An oil platform off the coast of Angola
Martin Bureau | AFP | Getty
An oil platform off the coast of Angola

Expectations for a decreased oil supply, potential Chinese stimulus and political uncertainty are buoying hopes for gains in the commodities sector, according to Goldman Sachs.

Jeff Curries, global head of Commodities Research at Goldman Sachs, told CNBC on Wednesday that the bank is bullish on commodities oil and gold for several reasons, ranging from the Federal Reserve signalling it will hike rates less aggressively than expected and a weakening dollar.

"We're bullish on commodities," Goldman's Currie told CNBC's Joumanna Bercetche. "One, because you don't have the rising (interest) rates anymore and in fact, they've come off and they're on pause. Two, the dollar's really strong and likely to weaken from here as opposed to strengthen like it did last year." A weaker dollar makes oil more attractive as oil is denominated in dollars.

Oil markets got a welcome boost when OPEC and its friends decided to cut supply again in December, another push is coming from news of Chinese economic stimulus that could propel demand. Oil prices rose 3 percent overnight on expectations that production cuts will tighten supply. On Wednesday midday, Brent futures stood at $60.37 per barrel and WTI at $51.70.

Currie added that a predicted rise in Chinese demand and falling global oil supply also added to the bullish outlook for oil.

"China has given notice that it's stimulating (its economy) and then you have OPEC ready to cut production," he said, speaking to CNBC at Goldman's global strategy conference in London.

China's central bank injected a net 560 billion yuan ($83 billion) into the banking system on Wednesday, the highest ever recorded for a single day, in a sign that it's willing to inject liquidity into a slowing economy. Chinese economic growth is driving higher oil demand.

Fear and wealth

Oil markets breathed a sigh of relief when OPEC and its non-OPEC announced in December that they would cut production, again, in a bid to stabilize a repeated fall in oil prices amid growing supply.

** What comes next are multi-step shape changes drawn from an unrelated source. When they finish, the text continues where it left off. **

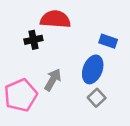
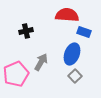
red semicircle: (55, 19) -> (67, 15), moved

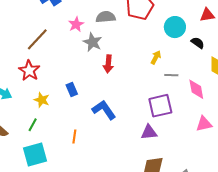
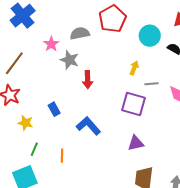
purple square: (160, 106) -> (134, 104), moved, turned 35
green line: (33, 125) -> (34, 149), moved

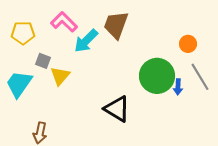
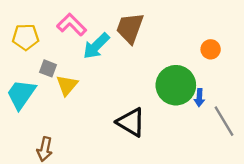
gray line: (200, 77) -> (224, 121), moved

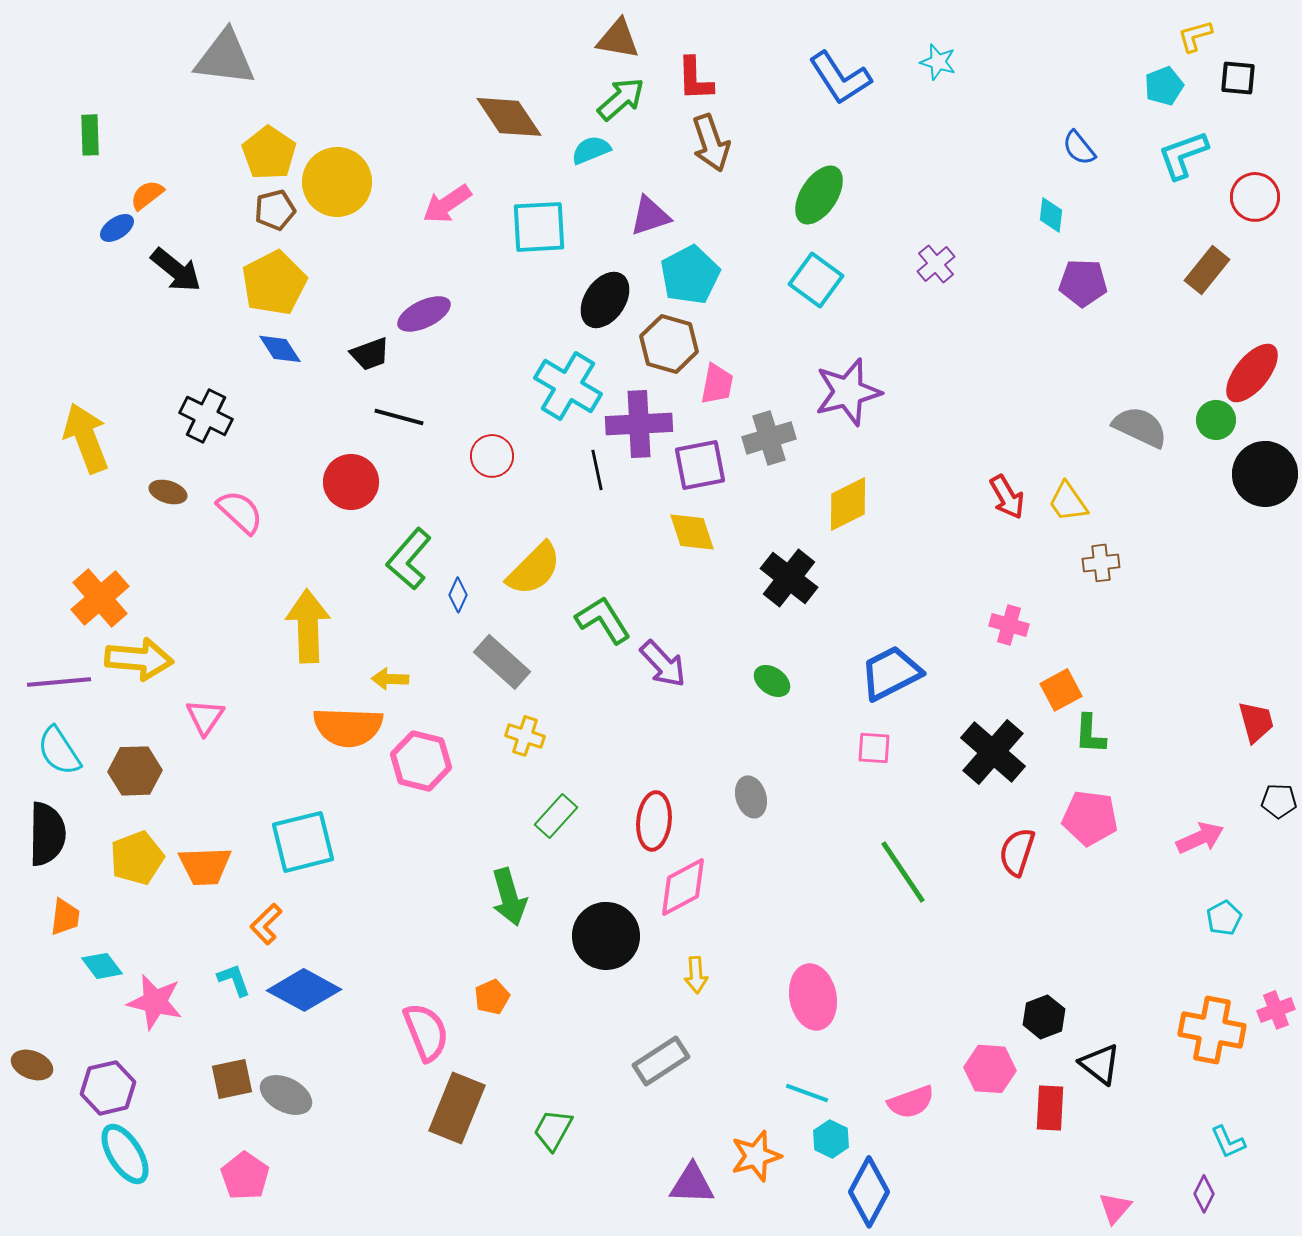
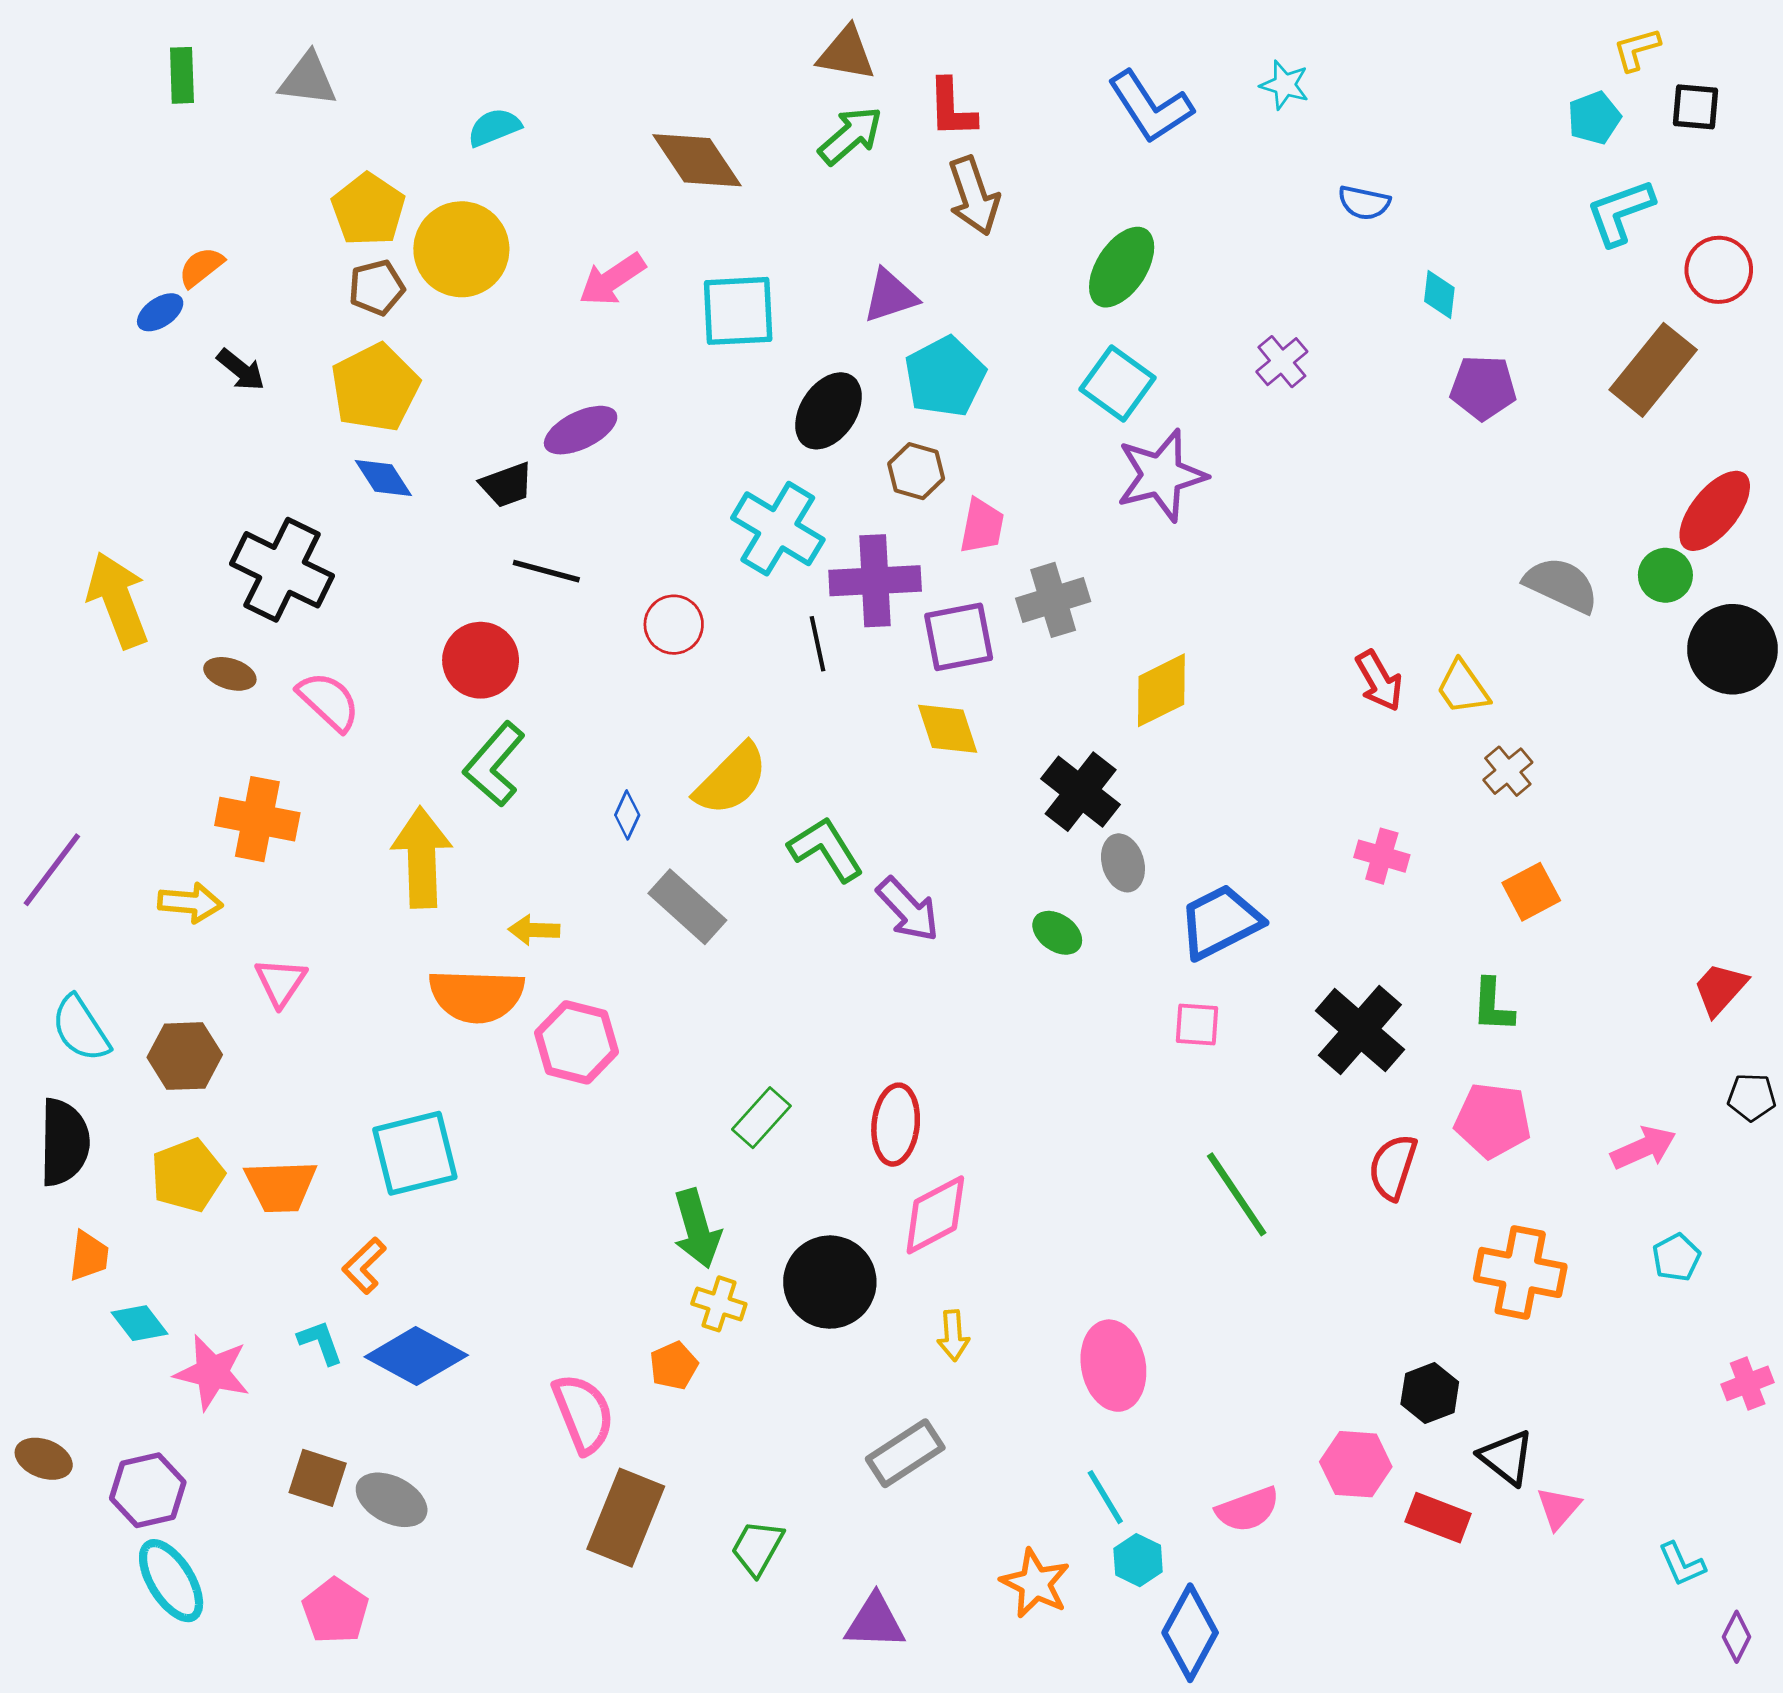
gray triangle: (225, 58) -> (308, 79), size x0.7
green rectangle: (90, 135) -> (182, 75), moved
blue semicircle: (1079, 148) -> (1364, 203), moved, turned -39
cyan semicircle: (591, 150) -> (494, 127), moved
black arrow: (176, 270) -> (241, 370), size x0.7
brown rectangle: (1207, 270) -> (1653, 370), size x1.4
brown hexagon: (669, 344) -> (916, 471), size x0.7
purple star: (848, 392) -> (1161, 475), moved
black cross: (206, 416) -> (282, 570), size x1.4
green L-shape: (409, 559) -> (494, 764), moved
brown cross: (1101, 563) -> (1508, 771), turned -33
orange cross: (100, 598) -> (257, 819), moved, turned -38
yellow arrow: (139, 659) -> (190, 903), size x0.7
purple line: (59, 682) -> (52, 870), moved, turned -48
orange square: (1061, 690) -> (1531, 892), moved
red trapezoid: (1256, 722) -> (1720, 989), turned -123
yellow cross: (525, 736) -> (719, 1304), moved
gray ellipse: (751, 797) -> (1123, 863), moved
orange cross: (1212, 1030) -> (1520, 1272), moved
brown square: (232, 1079) -> (318, 1478), turned 30
cyan line: (807, 1093) -> (1105, 1497), turned 39
red rectangle: (1050, 1108) -> (1438, 1518), turned -72
orange star: (756, 1156) -> (1035, 1583), turned -30
purple triangle: (692, 1184) -> (875, 1622), moved
purple diamond: (1204, 1194) -> (1737, 1637), moved
pink triangle: (1115, 1208) -> (1559, 1508), moved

U.S. sanctions on Iran instigated in November failed to have as deep an impact on supply as forecast as a handful of waivers were granted to oil consuming countries, taking away a need for oil kingpins Saudi Arabia and Russia to produce more to fulfil a potential shortfall. Currie said an excess of oil built up ahead of the production cut would clear in early 2019.

"They're cutting. They had a huge increase in production in September, October and November in anticipation to the Iranian sanctions and we got a lot more waivers than expected and they're now bringing that supply off the market. It did leave the market with an extra 140 million barrels that need to be eaten through during the first half of the year. We think that's likely to happen," he said.

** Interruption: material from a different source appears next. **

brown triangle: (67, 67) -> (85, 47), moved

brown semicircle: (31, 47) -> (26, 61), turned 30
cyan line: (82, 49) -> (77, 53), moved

He said a "terrible trio" of factors had affected oil's performance in mid-2018. "Rising rates, rising dollar and rising oil. You put those three together and they either always lead to a recession or to a mid-cycle pause. Now we look at it and go 'hey, the Fed's on pause', we're in a mid-cycle pause and that's usually a buy signal for commodities."

With economic and political uncertainty still clouding the wider global outlook for 2019 with trade tensions still unresolved and political infighting in the U.S. and Europe, Currie noted that gold, a safe-haven asset for investors, would also likely receive a boost. On Wednesday, spot gold stood at at $1,288.7 per ounce amid caution ahead of a no-confidence vote on British Prime Minister Theresa May's government.

"We talk about fear and wealth in gold and you have the fear factor- you look at economic uncertainty in China, in the U.S. right now, it's off the chart. But we need the wealth factor from the emerging markets - you need the Indians to buy oil or gold," he said.